* OOM on quotacheck (again?)
@ 2012-09-19 14:12 blafoo
2012-09-19 20:59 ` Dave Chinner
0 siblings, 1 reply; 10+ messages in thread
From: blafoo @ 2012-09-19 14:12 UTC (permalink / raw)
To: xfs
Hi all,
for the last couple of days i've been trying to compile a new kernel for
our webserver-platform which is based on debian-squeeze.
Hardware: a mix of Dell PE2850, 2950, R710
- raid-10 with 4 disks (old setup, PE2850)
- raid-1 system, raid-10 content (current setup)
- currently running linux-2.6.37 custom built, vmalloc set to default
(128MB)
All systems have an xfs-filesystem as their content-partition and have
group-quota enabled (no other xfs-settings active). the
content-partition varies in size between 250GB and 1TB and contains
between 3 and 10 million files.
Every time i try to mount the xfs-file-system and a quota-check is
needed, the server goes out of memory (oom). I can easily reproduce this
by rebooting the server, resetting the quota-flags with
xfs_db -x -c 'sb 0' -c 'write qflags 0'
and rerun the quota-check.
This is true for various kernels but not all. What i've tried so far:
2.6.37.x - fails with OOM
2.6.39.4 - suprisingly works (see below why)
3.2.29 - fails with OOM
3.4.10 - fails with OOM
3.6.0rc5 - fails with vmalloc error (XFS (sda7): xfs_buf_get_map: failed
to map pages), with vmalloc=256 the systems hangs on mount infitly.

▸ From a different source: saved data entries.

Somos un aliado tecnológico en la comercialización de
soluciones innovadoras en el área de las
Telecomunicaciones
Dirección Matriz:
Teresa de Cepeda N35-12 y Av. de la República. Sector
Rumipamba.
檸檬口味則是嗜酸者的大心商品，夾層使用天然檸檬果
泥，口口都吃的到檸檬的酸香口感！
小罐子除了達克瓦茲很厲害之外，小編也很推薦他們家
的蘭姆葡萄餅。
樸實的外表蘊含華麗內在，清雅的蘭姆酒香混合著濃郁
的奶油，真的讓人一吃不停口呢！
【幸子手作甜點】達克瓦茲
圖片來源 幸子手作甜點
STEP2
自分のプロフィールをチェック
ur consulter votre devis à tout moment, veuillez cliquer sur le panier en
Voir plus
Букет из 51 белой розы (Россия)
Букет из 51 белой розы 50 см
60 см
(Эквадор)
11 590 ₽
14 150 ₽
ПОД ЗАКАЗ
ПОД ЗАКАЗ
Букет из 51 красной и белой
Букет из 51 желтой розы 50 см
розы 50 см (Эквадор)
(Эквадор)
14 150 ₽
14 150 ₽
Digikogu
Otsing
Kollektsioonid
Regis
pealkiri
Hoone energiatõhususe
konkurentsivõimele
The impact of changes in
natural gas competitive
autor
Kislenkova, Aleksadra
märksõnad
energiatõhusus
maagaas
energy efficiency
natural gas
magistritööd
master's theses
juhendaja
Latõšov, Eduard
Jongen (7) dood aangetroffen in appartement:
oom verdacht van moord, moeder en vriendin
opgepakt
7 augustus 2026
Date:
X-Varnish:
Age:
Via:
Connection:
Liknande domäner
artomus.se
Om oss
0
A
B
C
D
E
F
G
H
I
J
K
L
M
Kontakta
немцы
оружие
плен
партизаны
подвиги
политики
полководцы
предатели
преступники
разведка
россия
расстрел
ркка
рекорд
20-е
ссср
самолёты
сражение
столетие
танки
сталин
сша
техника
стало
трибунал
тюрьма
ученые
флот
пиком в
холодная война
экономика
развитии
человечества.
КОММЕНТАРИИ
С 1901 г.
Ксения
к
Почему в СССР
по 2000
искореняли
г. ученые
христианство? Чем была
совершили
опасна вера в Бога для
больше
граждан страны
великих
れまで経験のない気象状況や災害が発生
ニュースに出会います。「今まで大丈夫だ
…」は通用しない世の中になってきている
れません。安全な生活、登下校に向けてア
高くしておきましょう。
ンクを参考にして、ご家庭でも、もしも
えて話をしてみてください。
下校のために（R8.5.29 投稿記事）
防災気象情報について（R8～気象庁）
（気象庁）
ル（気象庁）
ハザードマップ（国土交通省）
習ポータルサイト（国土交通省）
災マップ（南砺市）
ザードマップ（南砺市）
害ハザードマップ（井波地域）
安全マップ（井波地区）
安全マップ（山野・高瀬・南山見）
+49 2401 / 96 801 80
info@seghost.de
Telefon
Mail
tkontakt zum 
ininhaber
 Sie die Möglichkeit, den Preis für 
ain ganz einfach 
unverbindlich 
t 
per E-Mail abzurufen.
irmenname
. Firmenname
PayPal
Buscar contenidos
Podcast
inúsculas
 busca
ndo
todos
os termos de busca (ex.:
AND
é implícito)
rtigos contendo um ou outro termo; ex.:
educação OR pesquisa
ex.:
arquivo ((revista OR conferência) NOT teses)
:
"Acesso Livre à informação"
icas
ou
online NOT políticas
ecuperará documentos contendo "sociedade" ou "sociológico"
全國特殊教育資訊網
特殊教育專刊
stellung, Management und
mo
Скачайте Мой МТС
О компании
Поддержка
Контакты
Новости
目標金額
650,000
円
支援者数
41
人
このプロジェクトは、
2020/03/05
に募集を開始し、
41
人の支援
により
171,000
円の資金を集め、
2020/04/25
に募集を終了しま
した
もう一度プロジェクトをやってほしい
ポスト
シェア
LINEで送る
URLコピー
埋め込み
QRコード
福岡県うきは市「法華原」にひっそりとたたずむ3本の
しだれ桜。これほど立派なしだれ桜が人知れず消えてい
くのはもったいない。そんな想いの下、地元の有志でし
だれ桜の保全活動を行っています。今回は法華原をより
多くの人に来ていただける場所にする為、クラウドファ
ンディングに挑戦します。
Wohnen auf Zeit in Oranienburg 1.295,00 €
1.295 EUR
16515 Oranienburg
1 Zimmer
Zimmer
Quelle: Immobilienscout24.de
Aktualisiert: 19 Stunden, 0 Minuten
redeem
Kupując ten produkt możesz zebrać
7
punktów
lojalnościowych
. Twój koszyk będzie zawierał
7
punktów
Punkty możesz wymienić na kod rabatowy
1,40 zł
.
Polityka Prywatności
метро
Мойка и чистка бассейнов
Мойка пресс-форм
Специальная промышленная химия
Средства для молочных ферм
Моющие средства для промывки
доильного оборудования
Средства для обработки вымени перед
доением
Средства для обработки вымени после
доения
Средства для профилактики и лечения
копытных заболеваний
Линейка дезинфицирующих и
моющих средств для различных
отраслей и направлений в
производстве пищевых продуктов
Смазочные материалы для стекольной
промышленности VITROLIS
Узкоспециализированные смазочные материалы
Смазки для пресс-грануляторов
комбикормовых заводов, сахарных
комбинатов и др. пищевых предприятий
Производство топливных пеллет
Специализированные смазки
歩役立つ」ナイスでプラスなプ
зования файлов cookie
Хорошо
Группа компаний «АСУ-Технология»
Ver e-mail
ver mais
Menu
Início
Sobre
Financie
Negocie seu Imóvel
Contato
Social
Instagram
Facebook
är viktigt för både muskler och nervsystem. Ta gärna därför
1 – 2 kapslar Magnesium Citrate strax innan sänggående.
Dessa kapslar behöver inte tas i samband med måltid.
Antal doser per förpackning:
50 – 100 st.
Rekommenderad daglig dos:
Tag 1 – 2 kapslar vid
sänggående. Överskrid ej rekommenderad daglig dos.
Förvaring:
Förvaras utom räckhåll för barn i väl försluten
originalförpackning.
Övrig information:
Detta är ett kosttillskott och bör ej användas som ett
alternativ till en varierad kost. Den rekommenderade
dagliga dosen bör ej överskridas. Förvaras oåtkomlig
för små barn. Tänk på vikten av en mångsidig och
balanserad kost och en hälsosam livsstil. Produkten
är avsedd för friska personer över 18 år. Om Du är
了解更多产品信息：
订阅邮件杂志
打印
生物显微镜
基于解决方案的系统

Some more infos from my test-system are available here:
http://pastebin.com/2DkDyH4R
I found a couple of references regarding this problem but no final
solution so far.
Please correct the following if i misunderstood anything:
1. There was an OOM problem with quota-checks which was fixed in
2.6.39.4 which is mentioned here:
a) http://permalink.gmane.org/gmane.comp.file-systems.xfs.general/43565
and fixed here:
b) http://patchwork.xfs.org/patch/3337/
That is why 2.6.39.4 works for me.
2. That fix was later replaced (not extended) with a nicer patch which
is mentioned/published here:
c) http://oss.sgi.com/archives/xfs/2011-03/msg00240.html
I checked all kernel-versions above for the patch mentioned in 2. and
can confirm its presence in each kernel-tree. Still our servers fail to
check quota successfully.
Am i missing something here?
PS: As a side-note: we've been running xfs for years without any
problems. But after we activated the gquota-feature, we've been having
problems in a couple of places. One is the OOM on quota-check, another
is xfs-errors on high-io volumes with gquota enabled. But since the
high-io-problem problem might be connected to the OOM-problem, we'll try
to fix the latter first :-)
best regards
Volker
_______________________________________________
xfs mailing list
xfs@oss.sgi.com
http://oss.sgi.com/mailman/listinfo/xfs
^ permalink raw reply [flat|nested] 10+ messages in thread
* Re: OOM on quotacheck (again?)
2012-09-19 14:12 OOM on quotacheck (again?) blafoo
@ 2012-09-19 20:59 ` Dave Chinner
2012-09-20 9:32 ` Volker
0 siblings, 1 reply; 10+ messages in thread
From: Dave Chinner @ 2012-09-19 20:59 UTC (permalink / raw)
To: blafoo; +Cc: xfs
On Wed, Sep 19, 2012 at 04:12:04PM +0200, blafoo wrote:
> Hi all,
>
> for the last couple of days i've been trying to compile a new kernel for
> our webserver-platform which is based on debian-squeeze.
>
> Hardware: a mix of Dell PE2850, 2950, R710
> - raid-10 with 4 disks (old setup, PE2850)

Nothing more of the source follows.